Butuh Perppu bila BPJS Ketenagakerjaan molor



JAKARTA. Implementasi Badan Penyelenggara Jaminan Sosial (BPJS) Ketenagakerjaan yang sedianya akan berlaku Juli 2015 terancam molor. Pasalnya, hingga kini pemerintah belum juga meneken Peraturan Pemerintah (PP) Program Jaminan Pensiun.

Direktur Pengupahan dan Jaminan Sosial Tenaga Kerja Kementerian Ketenagakerjaan Wahyu Widodo mengatakan, bila implementasi BPJS Ketenagakerjaan mundur dari jadwal yang telah ditentukan yakni 1 Juli 2015, maka pemerintah harus membuat payung hukum baru.

Pasalnya, sesuai dengan ketentuan Undang-Undang nomor 24 tahun 2011 tentang Badan Penyelenggara Jaminan Sosial, BPJS Ketenagakerjaan harus beroperasi atau menyelenggarakan program jaminan kecelakaan kerja, program jaminan hari tua dan program jaminan kematian paling lambat 1 Juli 2015.


Menurut Wahyu, payung hukum baru yang harus dibentuk pemerintah bisa berupa Peraturan Pemerintah Pengganti Undang-Undang (Perppu). "Kalau sampai tidak selesai karena ada penundaan, maka harus dibuat Perppu.

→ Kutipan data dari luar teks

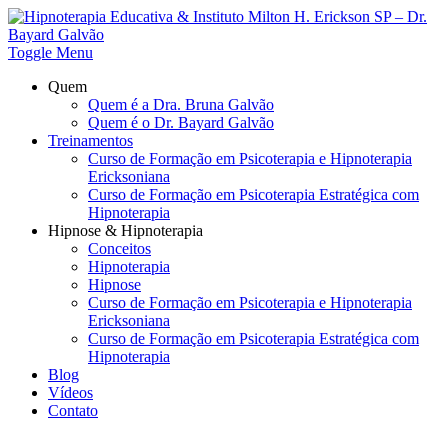
Toggle Menu
Quem
Quem é a Dra. Bruna Galvão
Quem é o Dr. Bayard Galvão
Treinamentos
Curso de Formação em Psicoterapia e Hipnoterapia
Ericksoniana
Curso de Formação em Psicoterapia Estratégica com
Hipnoterapia
Hipnose & Hipnoterapia
Conceitos
Hipnoterapia
Hipnose
Curso de Formação em Psicoterapia e Hipnoterapia
Ericksoniana
Curso de Formação em Psicoterapia Estratégica com
Hipnoterapia
Blog
Vídeos
Contato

Ini dilakukan untuk menghindari gugatan hukum," jelasnya, Kamis (7/5).

Hingga kini Peraturan Pemerintah (PP) Program Jaminan Pensiun belum juga diteken. Bahkan, hingga kini Rancangan Peraturan Pemerintah (RPP) tentang Jaminan Pensiun masih dalam tahap harmonisasi di Kementerian Hukum dan Hak Asasi Manusia (HAM).

Sebelumnya, Chazali H. Situmorang, Ketua Dewan Jaminan Sosial Nasional (DJSN) bilang, jika sampai Mei 2015 PP belum rampung, maka program pensiun tak bisa diimplementasikan. "Kemungkinan masih ada pihak yang menahan RPP tersebut untuk diajukan ke Sekretariat Negara," kata Chazali beberapa waktu lalu.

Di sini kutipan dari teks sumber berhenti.